INSTRUCTIONS TO FOLLOW: The lines below from the one with "медичні вироби, діагностичні та тестові" up to and including the one with "remplacement de la caméra arrière" are what you should set down, exactly and without pictures.

━━━━━ ENTRIES PROVIDED ━━━━━

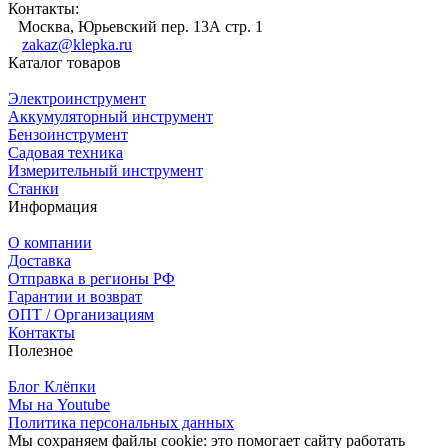
Контакты:
Москва, Юрьевский пер. 13А стр. 1
zakaz@klepka.ru
Каталог товаров
Электроинструмент
Аккумуляторный инструмент
Бензоинструмент
Садовая техника
Измерительный инструмент
Станки
Информация
О компании
Доставка
Отправка в регионы РФ
Гарантии и возврат
ОПТ / Организациям
Контакты
Полезное
Блог Клёпки
Мы на Youtube
Политика персональных данных
Мы сохраняем файлы cookie: это помогает сайту работать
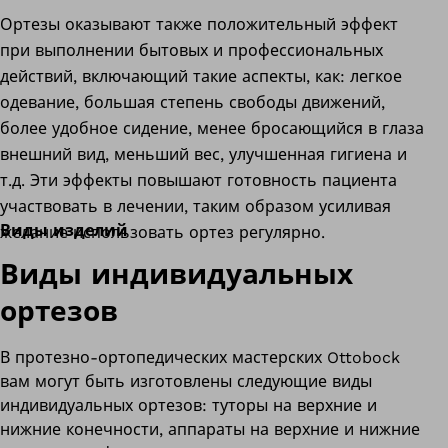
Ортезы оказывают также положительный эффект
при
выполнении бытовых и профессиональных
действий, включающий такие аспекты, как: легкое
одевание, большая степень свободы движений,
более удобное сидение, менее бросающийся в глаза
внешний вид, меньший вес, улучшенная гигиена и
т.д. Эти эффекты повышают готовность пациента
участвовать в лечении, таким образом усиливая
Виды изделий
желание использовать ортез регулярно.
Виды индивидуальных
ортезов
В протезно-ортопедических мастерских Ottobock
вам могут быть изготовлены следующие виды
индивидуальных ортезов: туторы на верхние и
нижние конечности, аппараты на верхние и нижние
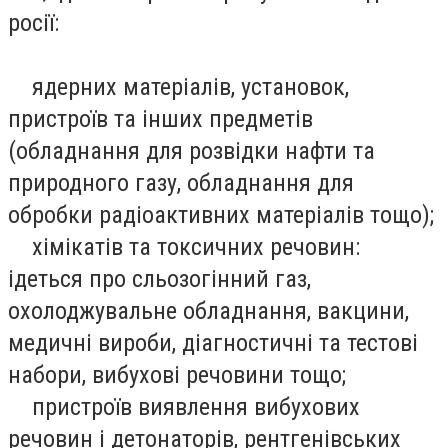
росії:
ядерних матеріалів, установок,
пристроїв та інших предметів
(обладнання для розвідки нафти та
природного газу, обладнання для
обробки радіоактивних матеріалів тощо);
хімікатів та токсичних речовин:
ідеться про сльозогінний газ,
охолоджувальне обладнання, вакцини,
медичні вироби, діагностичні та тестові
набори, вибухові речовини тощо;
пристроїв виявлення вибухових
речовин і детонаторів, рентгенівських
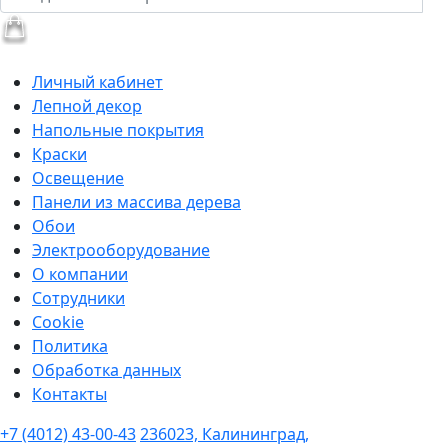
Личный кабинет
Лепной декор
Напольные покрытия
Краски
Освещение
Панели из массива дерева
Обои
Электрооборудование
О компании
Сотрудники
Cookie
Политика
Обработка данных
Контакты
+7 (4012) 43-00-43
236023, Калининград,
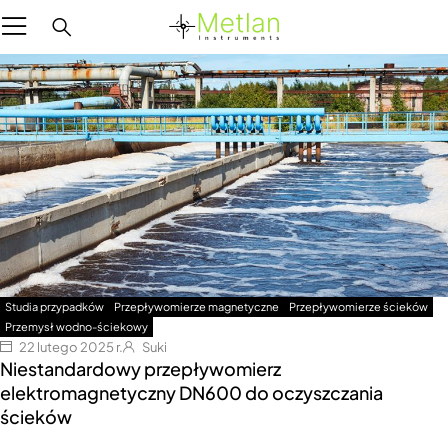
Studia przypadków
Przepływomierze magnetyczne
Przepływomierze ścieków
Przemysł wodno-ściekowy
22 lutego 2025 r.
Suki
Niestandardowy przepływomierz
elektromagnetyczny DN600 do oczyszczania
ścieków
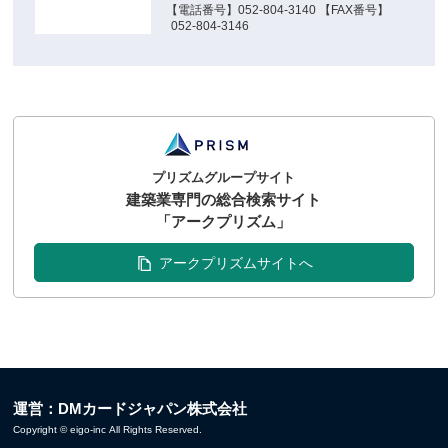
【電話番号】052-804-3140 【FAX番号】
052-804-3146
プリズムグループサイト
建築業専門の総合検索サイト
「アークプリズム」
アークプリズムサイトへ
運営：DMカードジャパン株式会社
Copyright © eigo-inc All Rights Reserved.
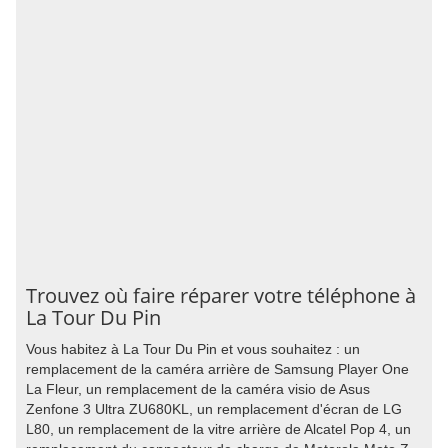
Trouvez où faire réparer votre téléphone à
La Tour Du Pin
Vous habitez à La Tour Du Pin et vous souhaitez : un
remplacement de la caméra arrière de Samsung Player One
La Fleur, un remplacement de la caméra visio de Asus
Zenfone 3 Ultra ZU680KL, un remplacement d'écran de LG
L80, un remplacement de la vitre arrière de Alcatel Pop 4, un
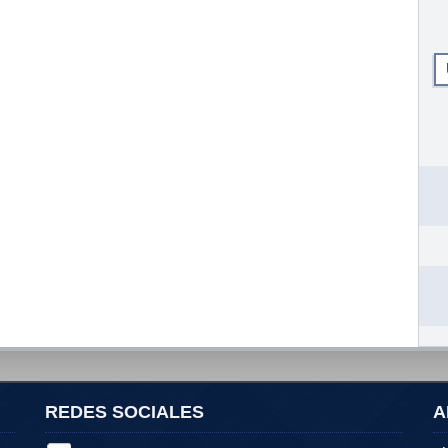
REDES SOCIALES
A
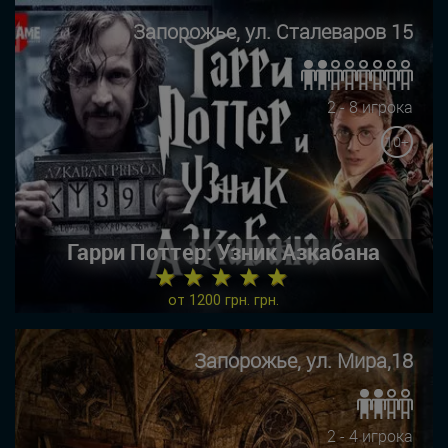
Запорожье, ул. Сталеваров 15
2 - 8 игрока
10+
Гарри Поттер: Узник Азкабана
★ ★ ★ ★ ★
от 1200 грн. грн.
Запорожье, ул. Мира,18
2 - 4 игрока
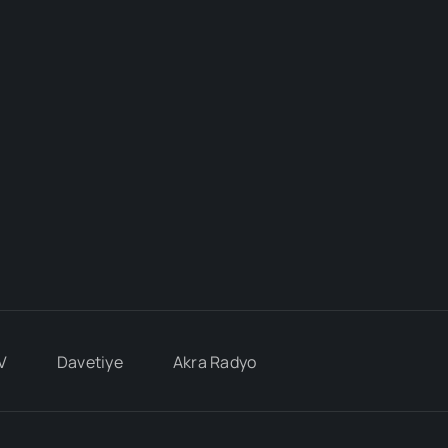
V
Davetiye
Akra Radyo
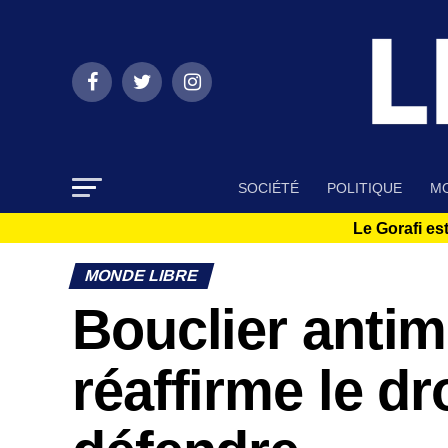
SOCIÉTÉ
POLITIQUE
MO
Le Gorafi est
MONDE LIBRE
Bouclier antimi
réaffirme le dr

━━━━━

TASK OUTPUT:
медичні вироби, діагностичні та тестові
набори, вибухові речовини тощо;
пристроїв виявлення вибухових
речовин і детонаторів, рентгенівських
Личный кабинет
Лепной декор
Напольные покрытия
Краски
Освещение
Панели из массива дерева
Обои
Электрооборудование
О компании
Сотрудники
Cookie
Политика
Обработка данных
Контакты
+7 (4012) 43-00-43
236023, Калининград,
Studia przypadków
Przepływomierze magnetyczne
Przepływomierze ścieków
Przemysł wodno-ściekowy
22 lutego 2025 r.
Suki
Niestandardowy przepływomierz
elektromagnetyczny DN600 do oczyszczania
ścieków
【電話番号】052-804-3140 【FAX番号】
052-804-3146
プリズムグループサイト
建築業専門の総合検索サイト
「アークプリズム」
アークプリズムサイトへ
運営：DMカードジャパン株式会社
Copyright © eigo-inc All Rights Reserved.
Trouvez où faire réparer votre téléphone à
La Tour Du Pin
Vous habitez à La Tour Du Pin et vous souhaitez : un
remplacement de la caméra arrière de Samsung Player One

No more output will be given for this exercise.